> _REQUIRED WORK_: Search the data for the string "electrónico" and copy each line in which it appears.

> _RECORDED DATA_:

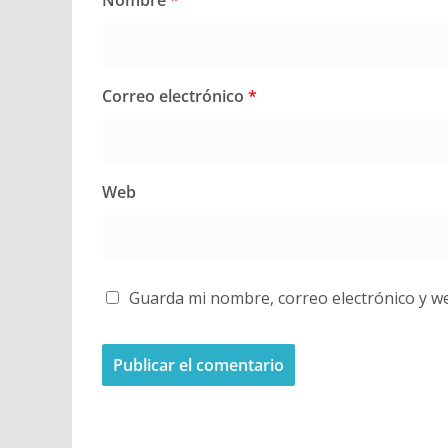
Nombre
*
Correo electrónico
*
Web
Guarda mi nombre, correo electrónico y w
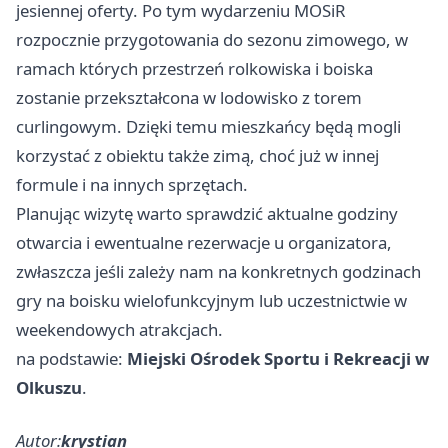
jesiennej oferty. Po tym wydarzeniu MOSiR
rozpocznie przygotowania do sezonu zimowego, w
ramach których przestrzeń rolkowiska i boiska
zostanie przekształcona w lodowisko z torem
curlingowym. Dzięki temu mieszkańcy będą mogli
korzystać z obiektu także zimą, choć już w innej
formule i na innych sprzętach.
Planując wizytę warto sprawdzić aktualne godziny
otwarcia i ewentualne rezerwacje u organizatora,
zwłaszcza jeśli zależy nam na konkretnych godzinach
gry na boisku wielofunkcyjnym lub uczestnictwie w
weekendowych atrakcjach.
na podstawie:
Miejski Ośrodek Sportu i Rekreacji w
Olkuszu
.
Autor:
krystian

--

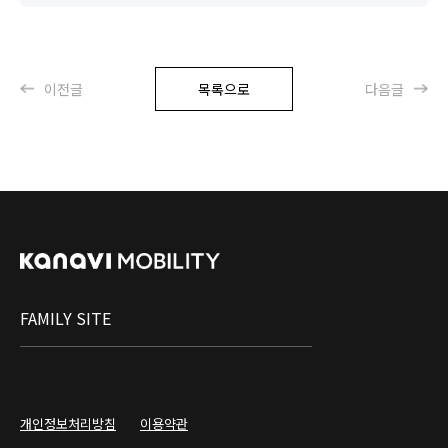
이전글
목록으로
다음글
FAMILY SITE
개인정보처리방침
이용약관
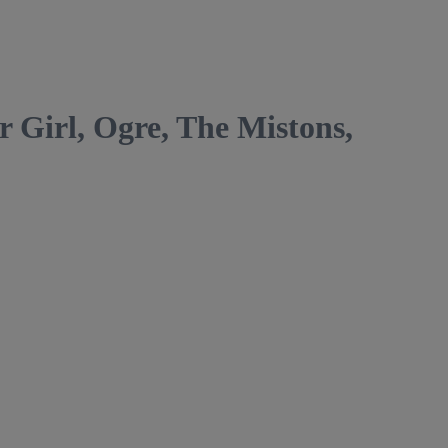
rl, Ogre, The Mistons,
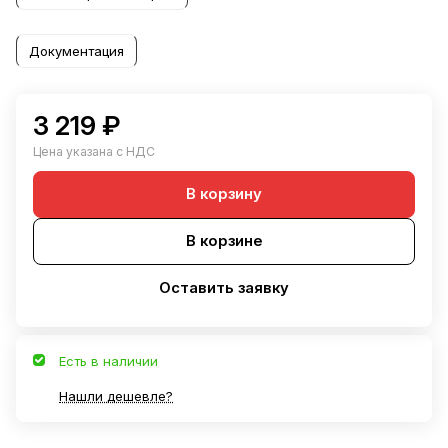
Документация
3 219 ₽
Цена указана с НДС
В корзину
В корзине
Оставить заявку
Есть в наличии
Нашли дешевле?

> _TASK ANSWER_:
Correo electrónico
Guarda mi nombre, correo electrónico y w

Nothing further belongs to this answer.